对keyframes按照1Hz的频率进行标注,这样的密度足以捕获完整的动作的语义内容,而且能够使我们避免行为边界的不切实际的精准的时间标注。 THUMOS Challenge observerd: 行为边界是 inherently fuzzy, 导致严重的inter-annotator disagreement. 相比之下,AVA的annotator 能够容易地判断a frame是否包含一个给定的action(\(\pm 1.5s\) of context)。AVA localizes action start and end points to an acceptable precision of \(\pm 0.5 s\)
Person-centric action time series. focus on the activities of people, treated as single agents.there could be multiple people as in sports or two people hugging, 但是每个人is an agent with individual choices, treat each separatly.
视频中的tubelets 对应图像中的bbox。Methods for spatio-temporal action localization: 之前的方法是依赖于目标检测器在frame-level来判别行为类型。
- build upon the idea of spatio-temporal tubes, but employ I3D 和 Faster RCNN region proposals to outperform.
AVA Dataset的标注的5个步骤:
- action vocabulary generation
- movie and segment selection
- person bounding box annotation
- person linking and action annotation
Each 15-min clip is then paritioned into 897 overlapping 3s movie segments with a stride of 1 second.
标注bbox的时候:先用Faster RCNN person detector检测,然后annotator标注剩下的bboxes missed by detector.
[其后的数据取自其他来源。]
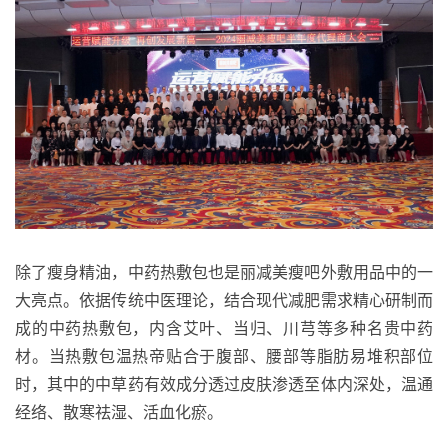
除了瘦身精油，中药热敷包也是丽减美瘦吧外敷用品中的一
大亮点。依据传统中医理论，结合现代减肥需求精心研制而
成的中药热敷包，内含艾叶、当归、川芎等多种名贵中药
材。当热敷包温热帝贴合于腹部、腰部等脂肪易堆积部位
时，其中的中草药有效成分透过皮肤渗透至体内深处，温通
经络、散寒祛湿、活血化瘀。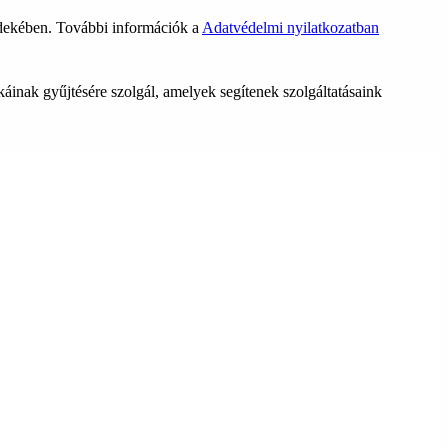
rdekében. További információk a
Adatvédelmi nyilatkozatban
ikáinak gyűjtésére szolgál, amelyek segítenek szolgáltatásaink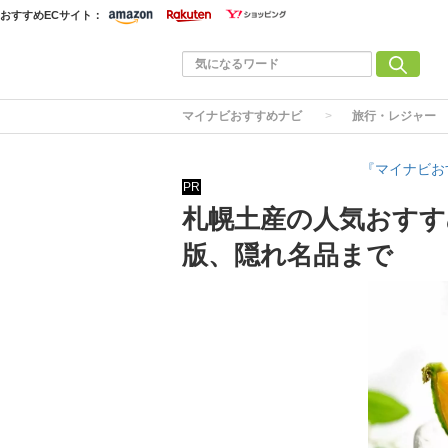
おすすめECサイト：
マイナビおすすめナビ
旅行・レジャー
『マイナビお
PR
札幌土産の人気おすす
版、隠れ名品まで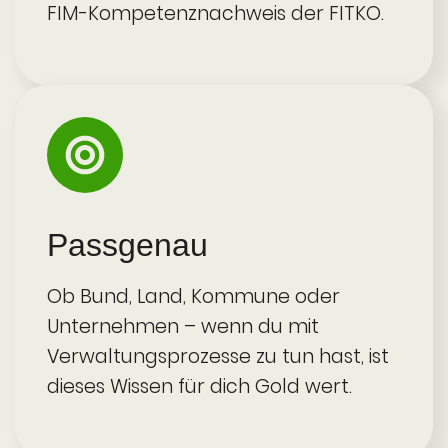
FIM-Kompetenznachweis der FITKO.
Passgenau
Ob Bund, Land, Kommune oder
Unternehmen – wenn du mit
Verwaltungs­prozesse zu tun hast, ist
dieses Wissen für dich Gold wert.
Person link annotation也类似,先用person embedding with Hungarian 算法来做匹配,然后在human annotator remove false positives.
Each video clip is annotated by 3 independent annotators, only regard an action label as ground truth if it is verified by at least 2 annotators. Annotators are shown segments in randomized order.
AVA action annotations distribution roughly follows Ziph's law.
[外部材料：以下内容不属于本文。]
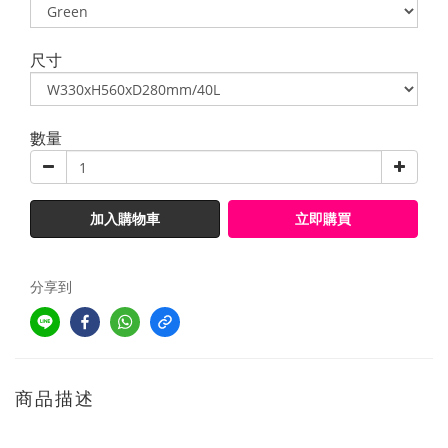
尺寸
數量
加入購物車
立即購買
分享到
商品描述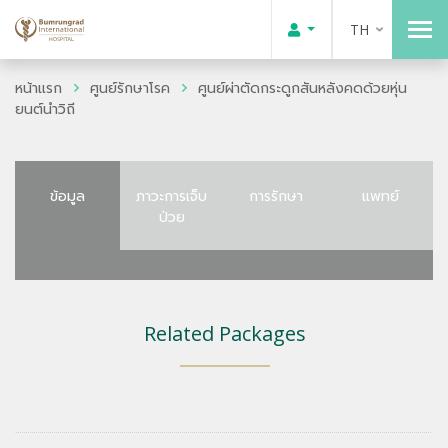
TH
หน้าแรก
ศูนย์รักษาโรค
ศูนย์ผ่าตัดกระดูกสันหลังคดด้วยหุ่น
ยนต์นำวิถี
ข้อมูล
ภาวะการเจ็บ
การรักษา
แพทย์
ป่วย
Related Packages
作者提出的Actino Localization Model: -spatio-temporal tubes
- operate on multi-frame temporal information
- use I3D with Faster RCNN.I3D to model temporal context. Faster RCNN for end-to-end localization and classification of actions and get region proposals.
\(Fig.1^{[1]}\). Illustration of our approach for spatio-temporal action localization. Region proposals are detected and regressed with Faster-RCNN on RGB keyframes. Spatio-temporal tubes are clas sified with two-stream I3D convolutions.